*Exercise*. The required output is a copy of each line in the material below that includes "POSTS".

*** Available data ***

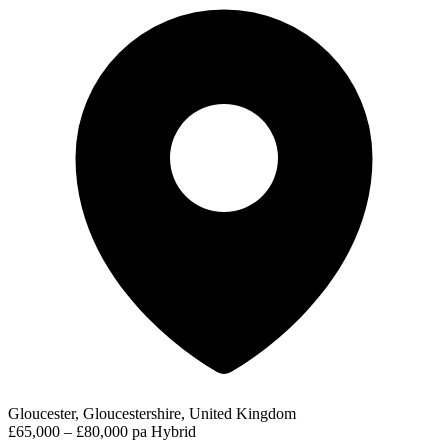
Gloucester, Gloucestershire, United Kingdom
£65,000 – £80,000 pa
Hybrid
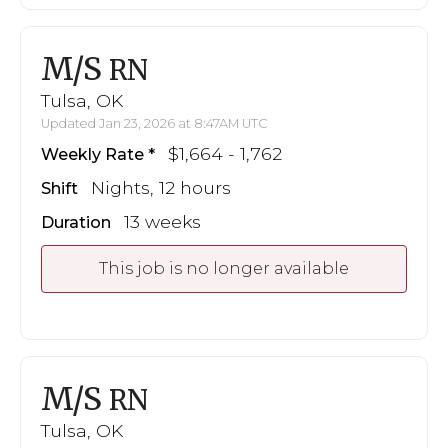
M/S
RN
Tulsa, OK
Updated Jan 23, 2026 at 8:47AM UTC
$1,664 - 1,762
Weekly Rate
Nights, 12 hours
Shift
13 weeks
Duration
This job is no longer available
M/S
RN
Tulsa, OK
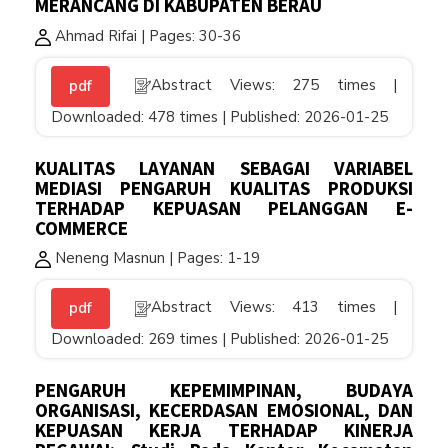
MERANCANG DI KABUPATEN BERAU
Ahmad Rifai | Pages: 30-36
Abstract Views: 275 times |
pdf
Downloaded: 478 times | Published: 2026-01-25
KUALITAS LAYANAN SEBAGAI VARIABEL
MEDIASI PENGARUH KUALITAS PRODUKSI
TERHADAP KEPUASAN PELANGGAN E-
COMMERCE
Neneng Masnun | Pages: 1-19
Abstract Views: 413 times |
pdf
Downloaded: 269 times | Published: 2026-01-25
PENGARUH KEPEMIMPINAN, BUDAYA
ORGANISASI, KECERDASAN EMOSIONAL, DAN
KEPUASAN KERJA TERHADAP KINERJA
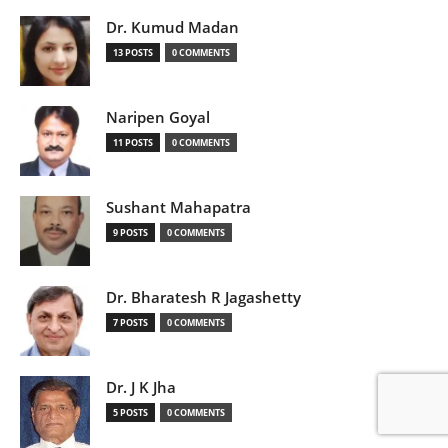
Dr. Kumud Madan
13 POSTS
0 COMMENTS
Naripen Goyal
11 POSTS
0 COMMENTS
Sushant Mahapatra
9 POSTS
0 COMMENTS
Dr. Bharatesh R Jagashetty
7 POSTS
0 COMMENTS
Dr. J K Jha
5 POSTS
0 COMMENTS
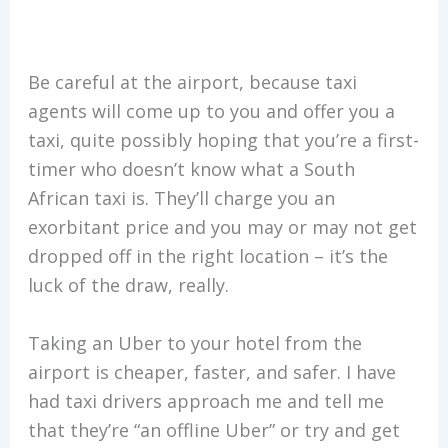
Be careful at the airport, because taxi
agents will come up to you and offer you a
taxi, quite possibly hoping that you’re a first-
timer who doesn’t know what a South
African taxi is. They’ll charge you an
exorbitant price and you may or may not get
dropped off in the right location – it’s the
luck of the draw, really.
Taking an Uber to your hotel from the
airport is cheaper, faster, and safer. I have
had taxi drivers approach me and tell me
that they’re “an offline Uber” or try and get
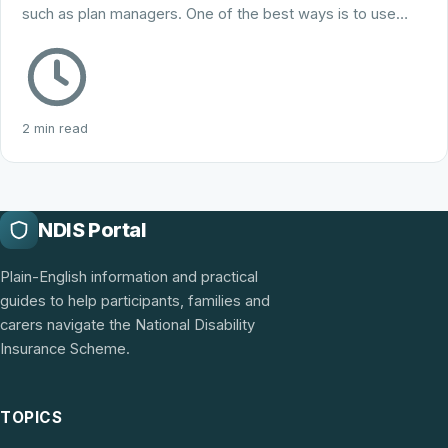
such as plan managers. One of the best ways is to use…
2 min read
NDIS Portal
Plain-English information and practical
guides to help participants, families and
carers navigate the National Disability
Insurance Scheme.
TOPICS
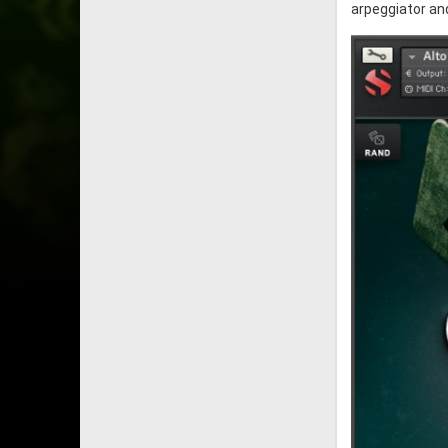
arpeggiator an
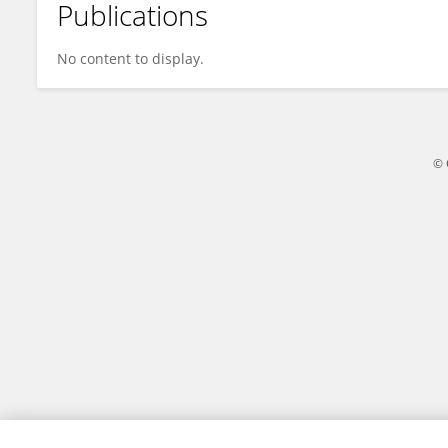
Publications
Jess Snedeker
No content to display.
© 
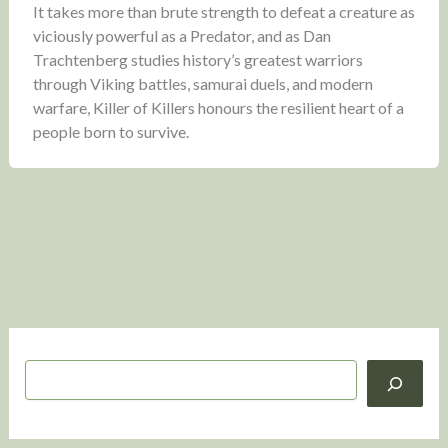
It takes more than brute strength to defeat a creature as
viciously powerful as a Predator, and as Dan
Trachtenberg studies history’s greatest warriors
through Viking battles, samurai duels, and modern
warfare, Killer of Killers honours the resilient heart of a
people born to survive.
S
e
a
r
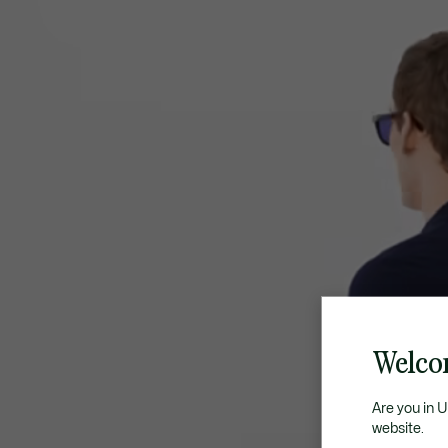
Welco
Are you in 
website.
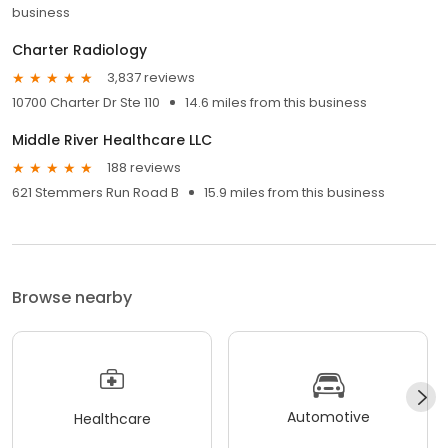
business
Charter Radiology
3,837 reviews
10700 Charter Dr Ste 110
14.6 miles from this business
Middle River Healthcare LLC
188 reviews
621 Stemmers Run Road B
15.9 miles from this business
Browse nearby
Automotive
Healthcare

***

*Expected answer*.
13 POSTS
11 POSTS
9 POSTS
7 POSTS
5 POSTS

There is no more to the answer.